Mahyeldi mengaku sudah meminta kualitas udara di wilayahnya diukur. Jika kualitas udara semakin memburuk, pihaknya akan segera memberikan pengumuman meliburkan siswa. Namun menurutnya itu butuh data yang akurat, agar tidak merugikan masyarakat.
“Kita masih menunggu hasil uji kualitas udara yang terbaru, setelah itu kita akan mengambil keputusan apakah siswa diliburkan atau hanya sekedar membagi masker saja, namun kalau masker dibagi, konsentrasi pelajar akan terganggu. Sebab mereka tidak terbiasa memakai masker,” lanjutnya.
Kabut asap di Kota Padang semakin terlihat tebal dan membuat jarak pandang terbatas, namun pihak Badan Pengendalian Dampak Lingkungan Daerah (Bapedalda) menyatakan kualitas udara belum masuk level berbahaya. Sehingga Pemerintah Kota (Pemko) Padang belum mengambil kebijakan meliburkan sekolah.

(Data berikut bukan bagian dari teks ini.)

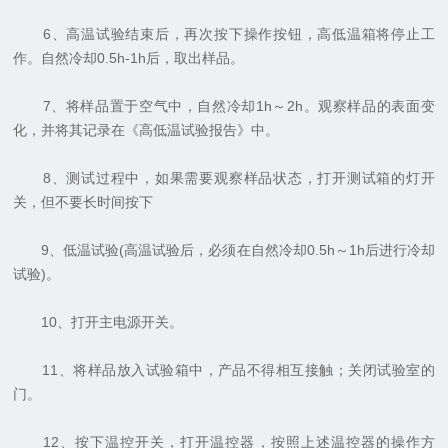
6、高温试验结束后，再次按下操作按钮，高低温箱将停止工
作。自然冷却0.5h-1h后，取出样品。
7、将样品置于空气中，自然冷却1h～2h。观察样品的表面变
化，并将其记录在《高低温试验报告》中。
8、测试过程中，如果需要观察样品状态，打开测试箱的灯开
关，但不要长时间按下
9、低温试验(高温试验后，必须在自然冷却0.5h～1h后进行冷却
试验)。
10、打开主电源开关。
11、将样品放入试验箱中，产品不得相互接触；关闭试验室的
门。
12、按下温控开关，打开温控器，按照上述温控器的操作方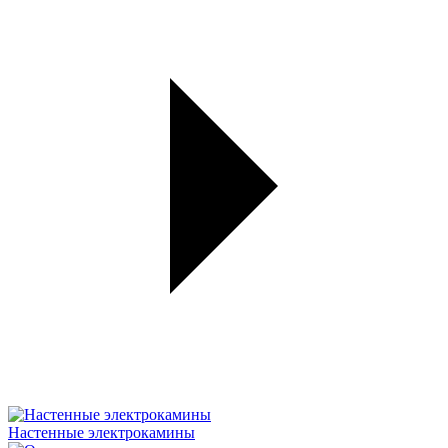
Настенные электрокамины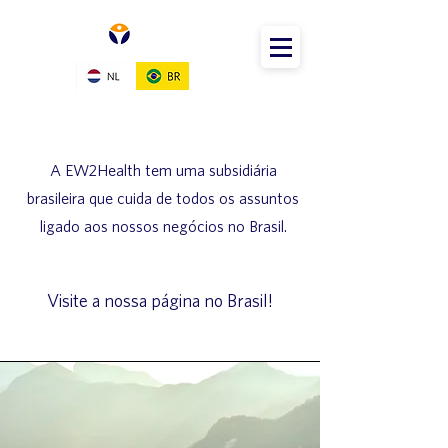
A EW2Health tem uma subsidiária
brasileira que cuida de todos os assuntos
ligado aos nossos negócios no Brasil.
Visite a nossa página no Brasil!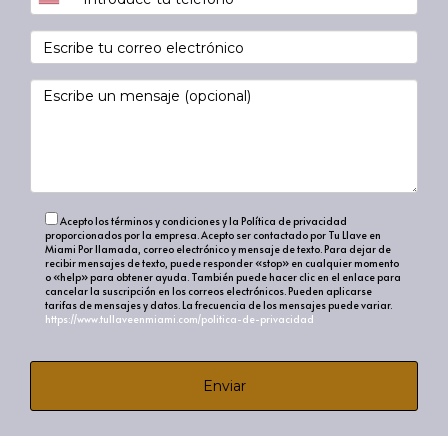
Acepto los términos y condiciones y la Política de privacidad
proporcionados por la empresa. Acepto ser contactado por Tu Llave en
Miami Por llamada, correo electrónico y mensaje de texto. Para dejar de
recibir mensajes de texto, puede responder «stop» en cualquier momento
o «help» para obtener ayuda. También puede hacer clic en el enlace para
cancelar la suscripción en los correos electrónicos. Pueden aplicarse
tarifas de mensajes y datos. La frecuencia de los mensajes puede variar.
https://www.tullaveenmiami.com/politica-de-privacidad
Enviar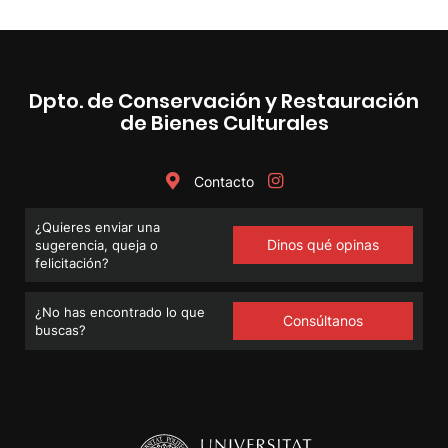
Dpto. de Conservación y Restauración
de Bienes Culturales
Contacto
¿Quieres enviar una
Dinos qué opinas
sugerencia, queja o
felicitación?
¿No has encontrado lo que
Consúltanos
buscas?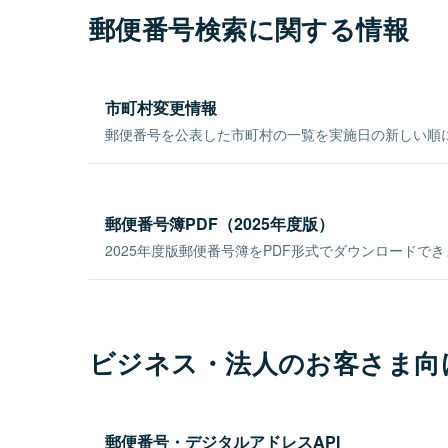
郵便番号検索に関する情報
市町村変更情報
郵便番号を公表した市町村の一覧を実施日の新しい順
郵便番号簿PDF（2025年度版）
2025年度版郵便番号簿をPDF形式でダウンロードで
ビジネス・法人のお客さま向
郵便番号・デジタルアドレスAPI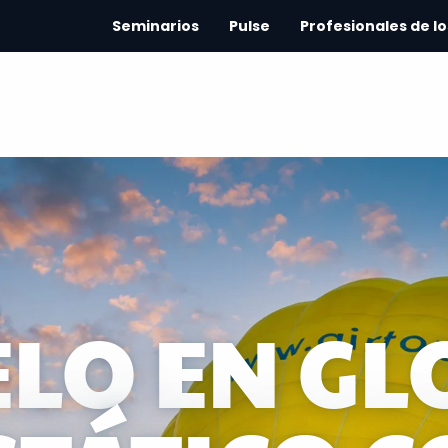
Seminarios
Pulse
Profesionales de lo
LO EN G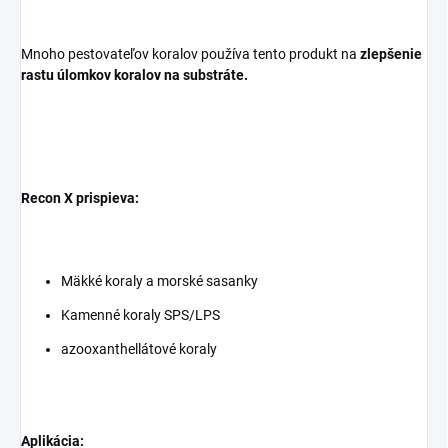
Mnoho pestovateľov koralov používa tento produkt na
zlepšenie
rastu úlomkov koralov na substráte.
Recon X prispieva:
Mäkké koraly a morské sasanky
Kamenné koraly SPS/LPS
azooxanthellátové koraly
Aplikácia:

“Pemerintah mengambil kebijakan berdasarkan data yang akurat dan update. Akan merugikan banyak pihak jika pemerintah mengambil kebijakan tanpa ada aturan dan data yang mendasar,” jelas Mahyeldi.
Berdasarkan hasil pengukuran kadar debu (pm10) terakhir, belum melebihi 350 ugram/nm3 yang bisa dinyatakan sebagai status sangat tidak sehat. Sedangkan lonjakan kasus ISPA sudah mulai tampak.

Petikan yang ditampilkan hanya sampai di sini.